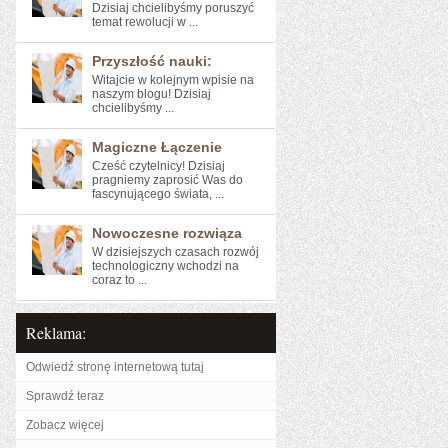
Dzisiaj ​chcielibyśmy poruszyć
temat rewolucji w ...
Przyszłość nauki:
Witajcie w kolejnym wpisie na
naszym‍ blogu! Dzisiaj
chcielibyśmy ...
Magiczne Łączenie
Cześć ​czytelnicy! Dzisiaj
pragniemy zaprosić Was do
fascynującego świata, ...
Nowoczesne rozwiąza
W dzisiejszych czasach rozwój
technologiczny wchodzi na
coraz to ...
Reklama:
Odwiedź stronę internetową tutaj
Sprawdź teraz
Zobacz więcej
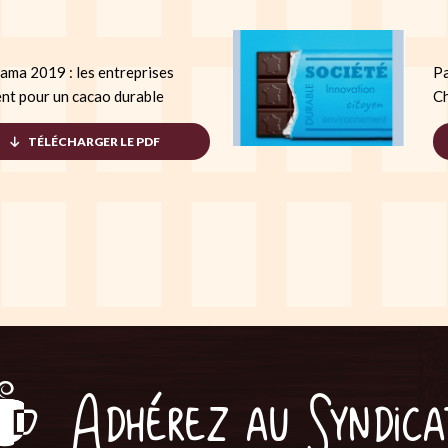
ama 2019 : les entreprises
Pa
nt pour un cacao durable
Ch
TÉLÉCHARGER LE PDF
Adhérez au Syndica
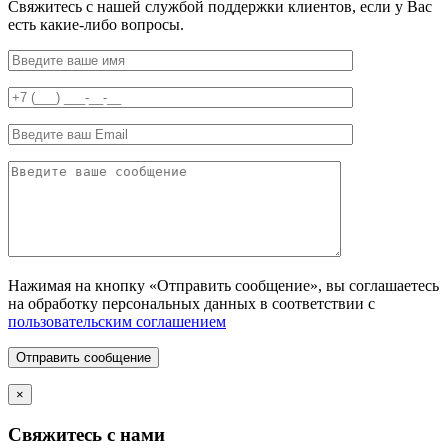
Свяжитесь с нашей службой поддержки клиентов, если у Вас
есть какие-либо вопросы.
Нажимая на кнопку «Отправить сообщение», вы соглашаетесь
на обработку персональных данных в соответствии с
пользовательским соглашением
Отправить сообщение
×
Свяжитесь с нами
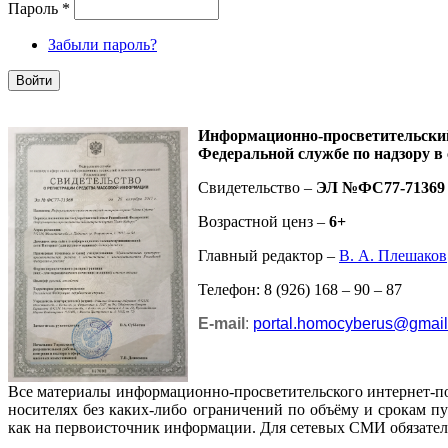
Пароль
*
Забыли пароль?
Информационно-просветительск
Федеральной службе по надзору в
Свидетельство –
ЭЛ №ФС77-71369
Возрастной ценз –
6+
Главный редактор –
В. А. Плешаков
Телефон: 8 (926) 168 – 90 – 87
E-mail
:
portal.homocyberus@gmai
Все материалы информационно-просветительского интернет-п
носителях без каких-либо ограничений по объёму и срокам п
как на первоисточник информации. Для сетевых СМИ обязател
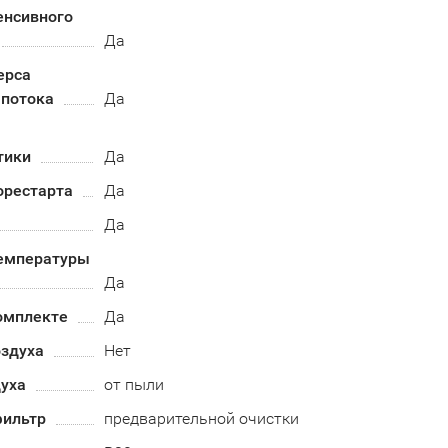
енсивного
Да
ерса
 потока
Да
тики
Да
орестарта
Да
Да
емпературы
Да
омплекте
Да
оздуха
Нет
духа
от пыли
ильтр
предварительной очистки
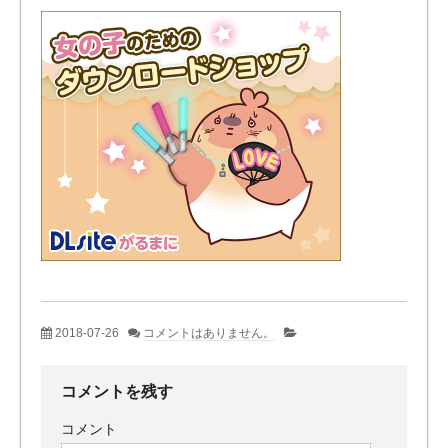
2018-07-26
コメントはありません。
コメントを残す
コメント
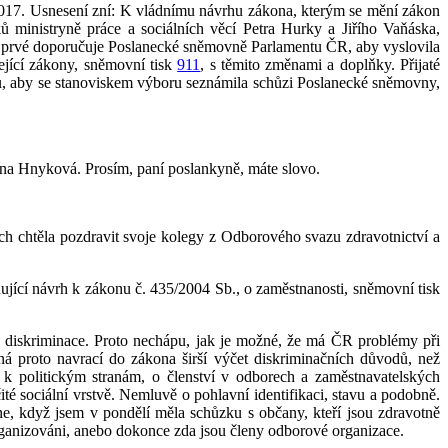
2017. Usnesení zní: K vládnímu návrhu zákona, kterým se mění zákon
 ministryně práce a sociálních věcí Petra Hurky a Jiřího Vaňáska,
a prvé doporučuje Poslanecké sněmovně Parlamentu ČR, aby vyslovila
ející zákony, sněmovní tisk
911
, s těmito změnami a doplňky. Přijaté
u, aby se stanoviskem výboru seznámila schůzi Poslanecké sněmovny,
Jana Hnyková. Prosím, paní poslankyně, máte slovo.
ch chtěla pozdravit svoje kolegy z Odborového svazu zdravotnictví a
ující návrh k zákonu č. 435/2004 Sb., o zaměstnanosti, sněmovní tisk
ak diskriminace. Proto nechápu, jak je možné, že má ČR problémy při
 proto navrací do zákona širší výčet diskriminačních důvodů, než
t k politickým stranám, o členství v odborech a zaměstnavatelských
é sociální vrstvě. Nemluvě o pohlavní identifikaci, stavu a podobně.
ne, když jsem v pondělí měla schůzku s občany, kteří jsou zdravotně
organizováni, anebo dokonce zda jsou členy odborové organizace.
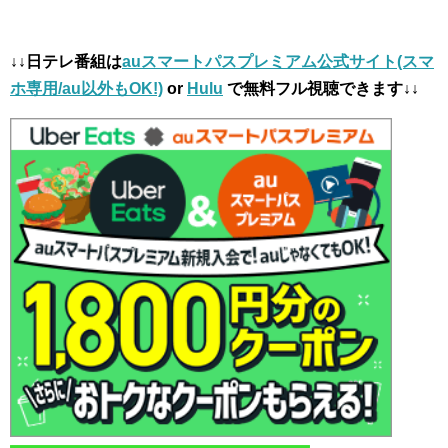
↓↓日テレ番組は
auスマートパスプレミアム公式サイト(スマ
ホ専用/au以外もOK!)
or
Hulu
で無料フル視聴できます↓↓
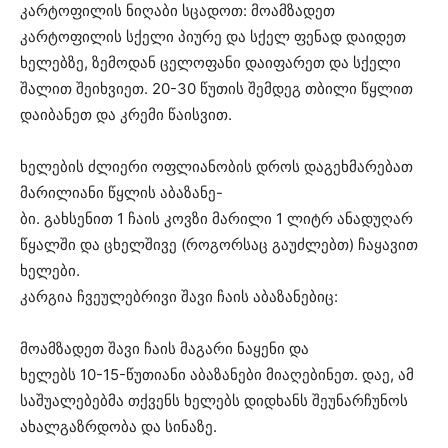
კარტოფილის ნიღაბი სცადოთ: მოამზადეთ
კარტოფილის სქელი პიურე და სქელ ფენად დაიდეთ
ხელებზე, ზემოდან ცელოფანი დაიფარეთ და სქელი
შალით შეიხვიეთ. 20-30 წუთის შემდეგ თბილი წყლით
დაიბანეთ და კრემი წაისვით.
ხელების ძლიერი ოფლიანობის დროს დაგეხმარებათ
მარილიანი წყლის აბაზანე-
ბი. გახსენით 1 ჩაის კოვზი მარილი 1 ლიტრ ანადუღარ
წყალში და ცხელშივე (როგორსაც გაუძლებთ) ჩაყავით
ხელები.
კარგია ჩვეულებრივი შავი ჩაის აბაზანებიც:
მოამზადეთ შავი ჩაის მაგარი ნაყენი და
ხელებს 10-15-წუთიანი აბაზანები მიაღებინეთ. დაე, ამ
საშუალებებმა თქვენს ხელებს დიდხანს შეუნარჩუნოს
ახალგაზრდობა და სინაზე.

_ _ _ _ _ _ _

Could you print the lines above, exactly as written, from the line containing "ბი. გახსენით 1" through the final one?

ბი. გახსენით 1 ჩაის კოვზი მარილი 1 ლიტრ ანადუღარ
წყალში და ცხელშივე (როგორსაც გაუძლებთ) ჩაყავით
ხელები.
კარგია ჩვეულებრივი შავი ჩაის აბაზანებიც:
მოამზადეთ შავი ჩაის მაგარი ნაყენი და
ხელებს 10-15-წუთიანი აბაზანები მიაღებინეთ. დაე, ამ
საშუალებებმა თქვენს ხელებს დიდხანს შეუნარჩუნოს
ახალგაზრდობა და სინაზე.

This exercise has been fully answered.